I decided to use drupal as I have been playing around with it and building Lu's new version of her Street Smart Brazil website (as of yet not launched). I had done a lot of research for that and I found drupal to be by far the most advanced and flexible open-source CMS available. I know a lot of people like to use wordpress or moveable type to blog, but I figured that drupal will give me the most flexibility to let this site grow. I also think that drupal is more valuable to know inside and out (sorry Wordpress fans), so what better way to keep up my chops than have my own site?
A couple of modules I found helpful to me so far:
- FCKEditor - Drupal comes with only a plain-text editor, so you have to install a WISYWIG one if you want it (which I do). FCK was my choice, regardless of the strange name. Note that if you install this, you'll have to do an extra step of going to FCKEditor's website and downloading another package to put inside the folder where FCKEditor resides.
- IMCE - this module integrates with FCKEditor and enables the user to upload images.
- Administration Menu - this doesn't make a difference to the audience, but will put a very handy menu on the top of the screen when you are in administration mode
Due to my current lack of experience in theming Drupal, I found a very attactive theme called addari.
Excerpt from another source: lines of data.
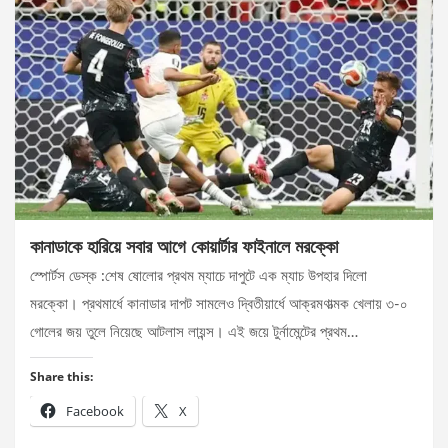
কানাডাকে হারিয়ে সবার আগে কোয়ার্টার ফাইনালে মরক্কো
স্পোর্টস ডেস্ক :শেষ ষোলোর প্রথম ম্যাচে দাপুটে এক ম্যাচ উপহার দিলো
মরক্কো। প্রথমার্ধে কানাডার দাপট সামলেও দ্বিতীয়ার্ধে আক্রমণাত্মক খেলায় ৩-০
গোলের জয় তুলে নিয়েছে আটলাস লায়ন্স। এই জয়ে টুর্নামেন্টের প্রথম…
Share this:
Facebook
X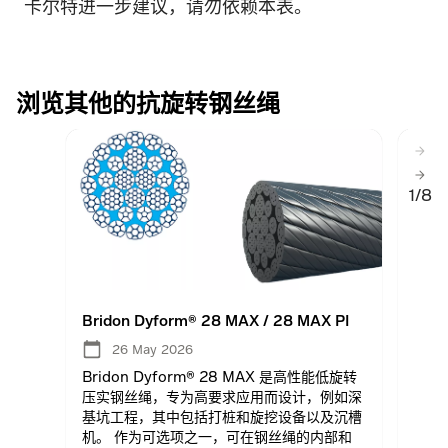
卡尔特进一步建议，请勿依赖本表。
浏览其他的抗旋转钢丝绳
1/8
Bridon Dyform® 28 MAX / 28 MAX PI
Brid
26 May 2026
Bridon Dyform® 28 MAX 是高性能低旋转
Bri
压实钢丝绳，专为高要求应用而设计，例如深
钢丝绳
基坑工程，其中包括打桩和旋挖设备以及沉槽
Dyf
机。 作为可选项之一，可在钢丝绳的内部和
绳，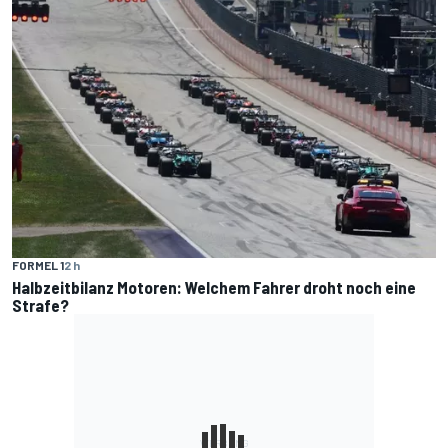
FORMEL 1
2 h
Halbzeitbilanz Motoren: Welchem Fahrer droht noch eine
Strafe?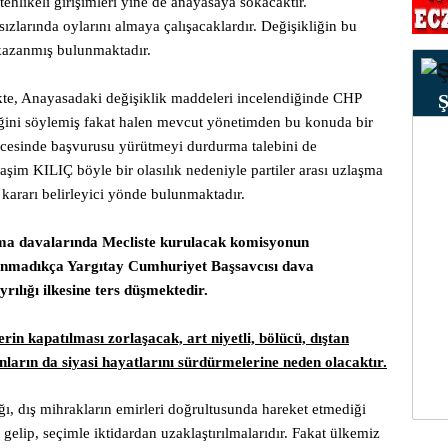
hlikeli girişimleri yine de anayasaya sokacaktır.
arında oylarını almaya çalışacaklardır. Değişikliğin bu
 kazanmış bulunmaktadır.
kte, Anayasadaki değişiklik maddeleri incelendiğinde CHP
ini söylemiş fakat halen mevcut yönetimden bu konuda bir
ncesinde başvurusu yürütmeyi durdurma talebini de
im KILIÇ böyle bir olasılık nedeniyle partiler arası uzlaşma
kararı belirleyici yönde bulunmaktadır.
tma davalarında Mecliste kurulacak komisyonun
alınmadıkça Yargıtay Cumhuriyet Başsavcısı dava
ılığı ilkesine ters düşmektedir.
erin kapatılması zorlaşacak, art niyetli, bölücü, dıştan
anların da siyasi hayatlarını sürdürmelerine neden olacaktır.
ı, dış mihrakların emirleri doğrultusunda hareket etmediği
gelip, seçimle iktidardan uzaklaştırılmalarıdır. Fakat ülkemiz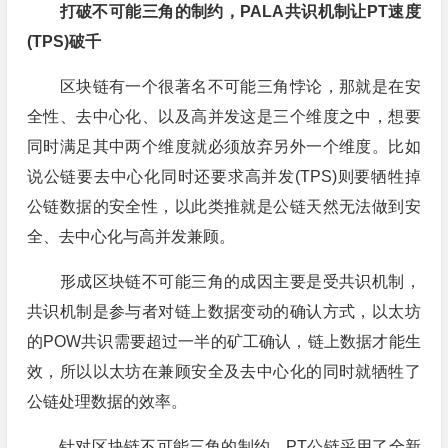
打破不可能三角的制约，PALA共识机制让PT速度
(TPS)破千
区块链有一个很著名不可能三角悖论，那就是在安
全性、去中心化、以及高并发这是三个维度之中，想要
同时满足其中两个维度就必须放弃另外一个维度。比如
说公链要去中心化同时还要求高并发(TPS)则要牺牲掉
公链数据的安全性，以此类推就是公链天然无法做到安
全、去中心化与高并发兼顾。
形成区块链不可能三角的成因主要是受共识机制，
共识机制是参与者对链上数据变动的确认方式，以太坊
的POW共识需要超过一半的矿工确认，链上数据才能生
效，所以以太坊在兼顾安全及去中心化的同时就牺牲了
公链处理数据的效率。
针对区块链不可能三角的制约，PT公链采用了全新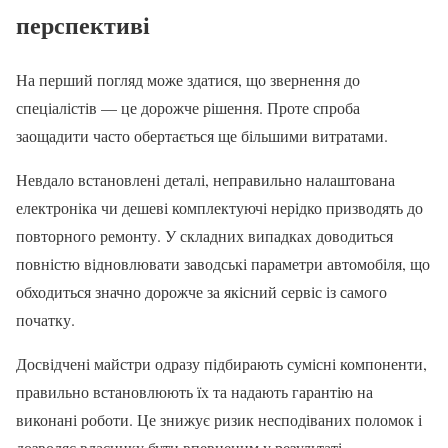
перспективі
На перший погляд може здатися, що звернення до
спеціалістів — це дорожче рішення. Проте спроба
заощадити часто обертається ще більшими витратами.
Невдало встановлені деталі, неправильно налаштована
електроніка чи дешеві комплектуючі нерідко призводять до
повторного ремонту. У складних випадках доводиться
повністю відновлювати заводські параметри автомобіля, що
обходиться значно дорожче за якісний сервіс із самого
початку.
Досвідчені майстри одразу підбирають сумісні компоненти,
правильно встановлюють їх та надають гарантію на
виконані роботи. Це знижує ризик несподіваних поломок і
дозволяє власнику бути впевненим у результаті.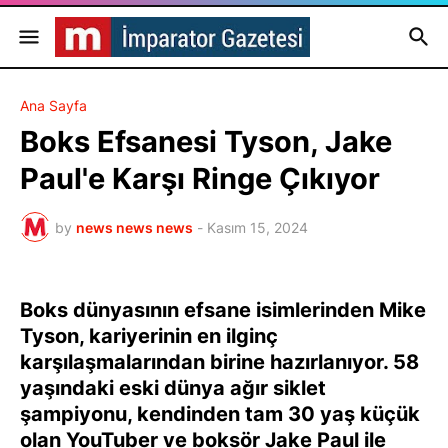
Ana Sayfa
Boks Efsanesi Tyson, Jake
Paul'e Karşı Ringe Çıkıyor
by
news news news
-
Kasım 15, 2024
Boks dünyasının efsane isimlerinden Mike
Tyson, kariyerinin en ilginç
karşılaşmalarından birine hazırlanıyor. 58
yaşındaki eski dünya ağır siklet
şampiyonu, kendinden tam 30 yaş küçük
olan YouTuber ve boksör Jake Paul ile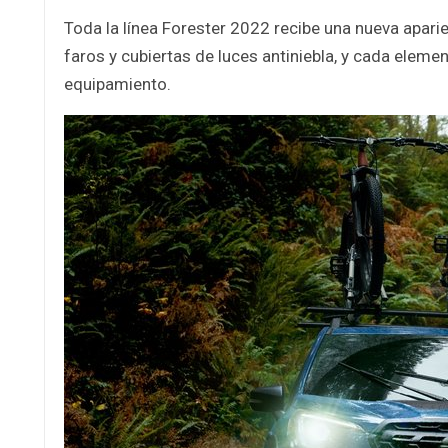
Toda la línea Forester 2022 recibe una nueva aparie
faros y cubiertas de luces antiniebla, y cada eleme
equipamiento.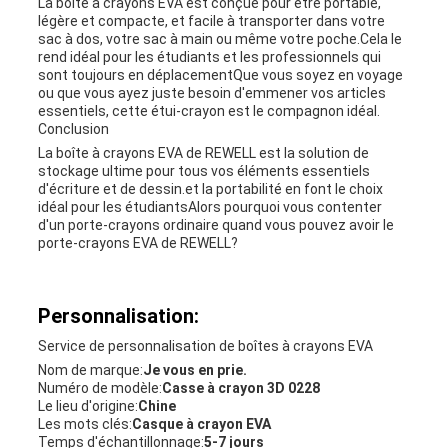
La boîte à crayons EVA est conçue pour être portable,
légère et compacte, et facile à transporter dans votre
sac à dos, votre sac à main ou même votre poche.Cela le
rend idéal pour les étudiants et les professionnels qui
sont toujours en déplacementQue vous soyez en voyage
ou que vous ayez juste besoin d'emmener vos articles
essentiels, cette étui-crayon est le compagnon idéal.
Conclusion
La boîte à crayons EVA de REWELL est la solution de
stockage ultime pour tous vos éléments essentiels
d'écriture et de dessin.et la portabilité en font le choix
idéal pour les étudiantsAlors pourquoi vous contenter
d'un porte-crayons ordinaire quand vous pouvez avoir le
porte-crayons EVA de REWELL?
Personnalisation:
Service de personnalisation de boîtes à crayons EVA
Nom de marque:
Je vous en prie.
Numéro de modèle:
Casse à crayon 3D 0228
Le lieu d'origine:
Chine
Les mots clés:
Casque à crayon EVA
Temps d'échantillonnage:
5-7 jours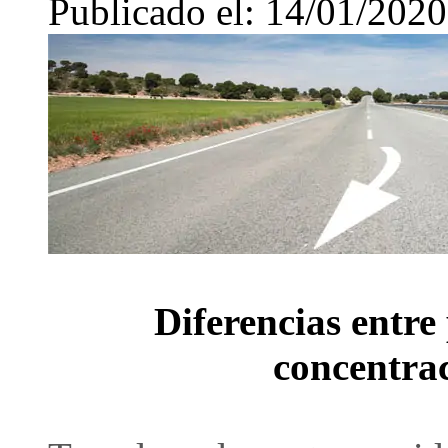
Publicado el: 14/01/2020
Diferencias entre
concentrac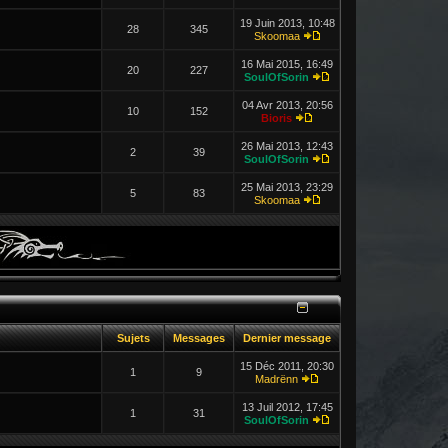
19 Juin 2013, 10:48
28
345
Skoomaa
16 Mai 2015, 16:49
20
227
SoulOfSorin
04 Avr 2013, 20:56
10
152
Bioris
26 Mai 2013, 12:43
2
39
SoulOfSorin
25 Mai 2013, 23:29
5
83
Skoomaa
Sujets
Messages
Dernier message
15 Déc 2011, 20:30
1
9
Madrënn
13 Juil 2012, 17:45
1
31
SoulOfSorin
I really like this theme, but I intend to make my own theme at some point--once I have figured it out.
Putting in the twitter feeds and adsense block was fun. I used drupal's "block" functions and basically pasted the HTML code provided by the two websites into the blocks. One thing to remember (found this out after a few minutes of frustration) is to make sure that the input format is unfiltered HTML for anything complex. For the adsense I actually had to enable a core module called "PHP Filter" and use the "PHP code" content type that is created.